Biden Keeps Pressure On China, Aims Spending At Competitive Edge
US President Joe Biden's trade and industrial policy towards China is one of his few areas of agreement with predecessor Donald Trump.
After maintaining tariffs Trump imposed on Beijing and expanding a blacklist of Chinese firms, Biden is now pushing Congress to approve a plan to invest in research and development to maintain the United States' competitive edge.
Here are key aspects of the plan, which the Senate is expected to adopt Tuesday:
As with Trump, Biden campaigned on bringing manufacturing jobs that had moved overseas back to the United States, particularly for strategic components like semiconductors and pharmaceutical supplies.
But Beijing appears to have already won the manufacturing battle, and with its "Made in China 2025" plan launched six years ago, intends to dominate the technologies of tomorrow.

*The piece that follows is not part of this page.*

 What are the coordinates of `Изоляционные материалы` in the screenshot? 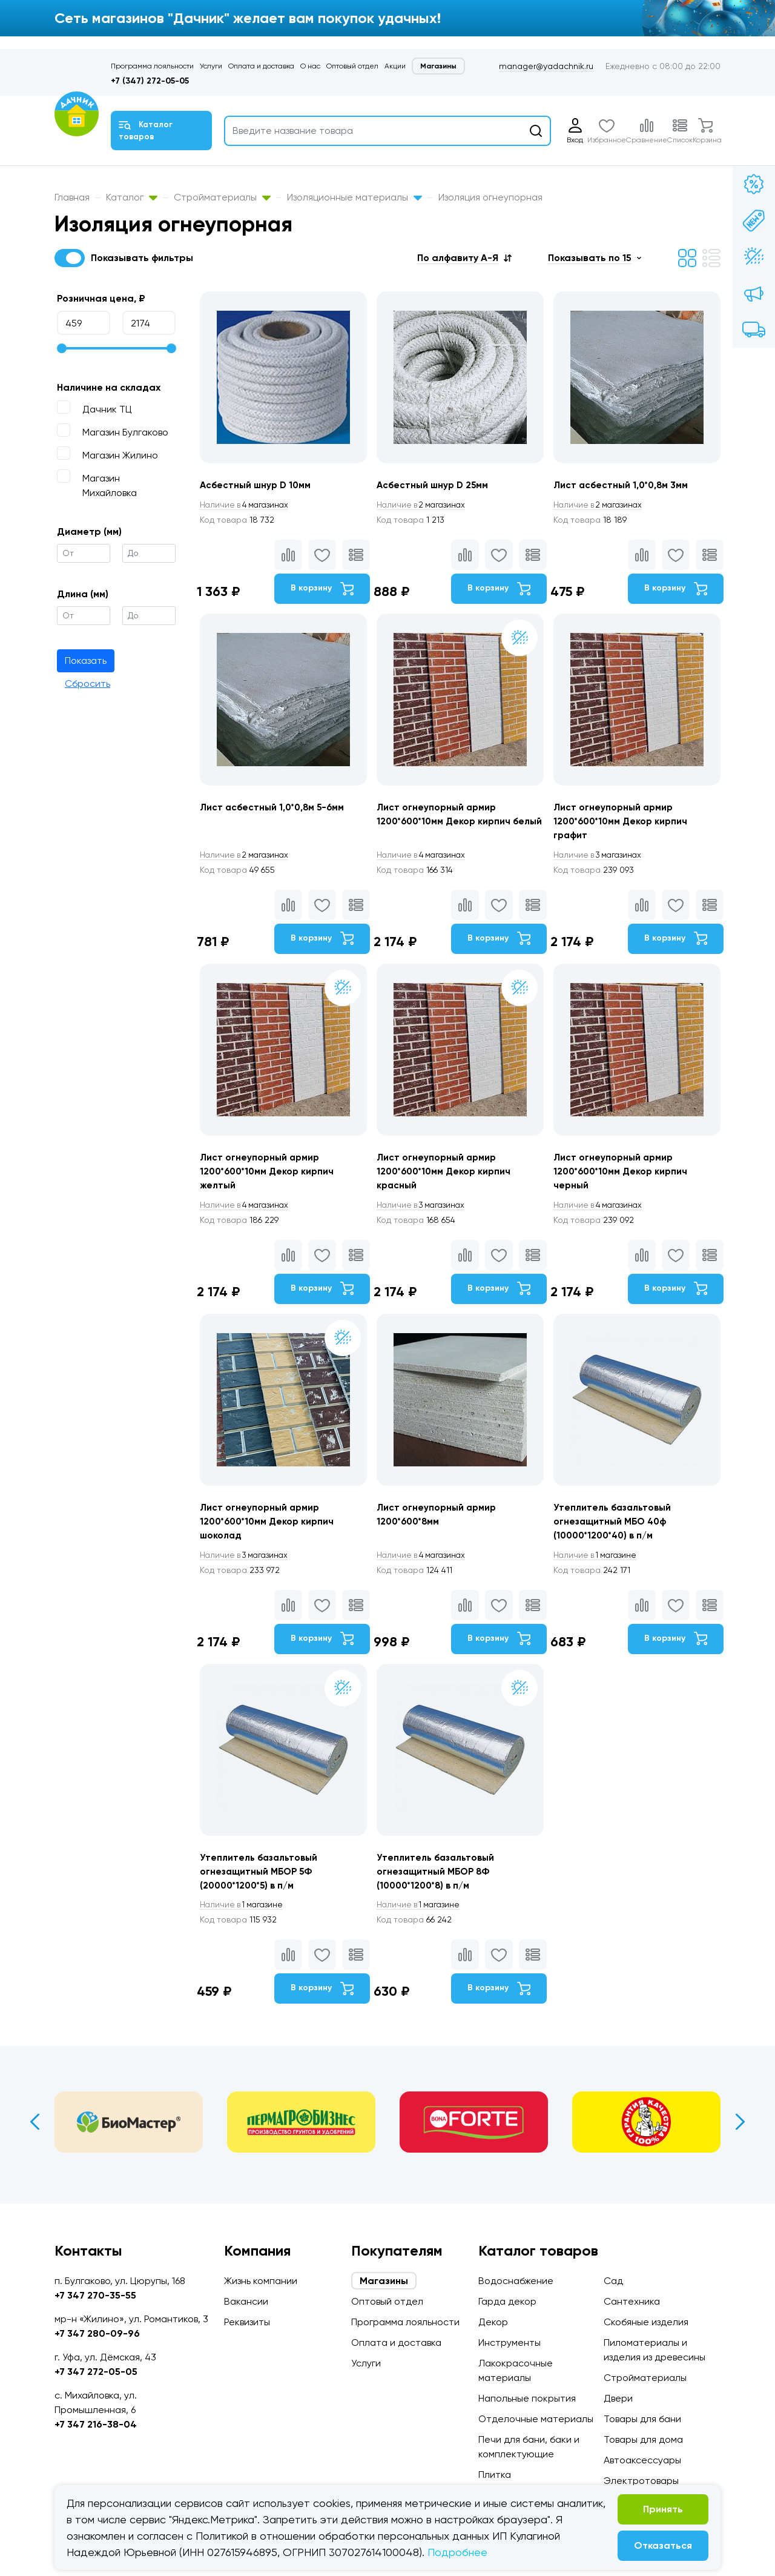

The United States is therefore pursuing a more limited goal: defending the leadership of its top industrial and tech firms.
Both Democrats and Republicans are also concerned about the progress Beijing has made on 5G technology, the next generation of ultra-fast mobile internet, and that it could compromise US national security.
The technology will allow for even faster movement of data, and Washington fears China's investment could pose a risk to trade secrets and private information, or allow for malicious actors to disrupt the network.
Under Trump, the US officials worried that China could shut down its communications networks.
Those concerns have intensified in recent months after cyberattacks hit major US infrastructure, including a pipeline supplying fuel to the country's east coast.
Trump cited the country's national security when he barred telecommunications firms from buying components from companies deemed risky -- an order aimed in particular at Chinese tech giant Huawei.
Last week, Biden expanded the list of companies Americans are banned from doing business with.
He also amended Trump's original executive order to include Chinese companies involved in surveillance technologies that could be used against dissidents in China, like its Muslim Uighur minority, and also around the world.
Under Trump, Washington levied hundreds of billions of dollars in punitive tariffs on goods imported from China.
Biden has not lifted them, and his trade representative Katherine Tai has made little secret of the fact that they're intended as a means of pressuring Beijing.
China subsidizes its companies and invests massively in them.
The US plan, which must also be approved by the House of Representatives, takes a similar approach, providing for the promotion of American firms and production with an eye towards boosting local employment.
A total of $52 billion is to be invested over five years to encourage the manufacturing of semiconductors in the United States, as well as for research and development into the technology.
Another $1.5 billion will go towards the development of 5G technology.
Under Trump, relations between Washington and Beijing grew markedly worse, but the two economies still remain deeply interconnected.
However, the combination of the trade war and the Covid-19 pandemic has cut into their commerce. The next question is whether the world's two largest economies will begin to truly decouple.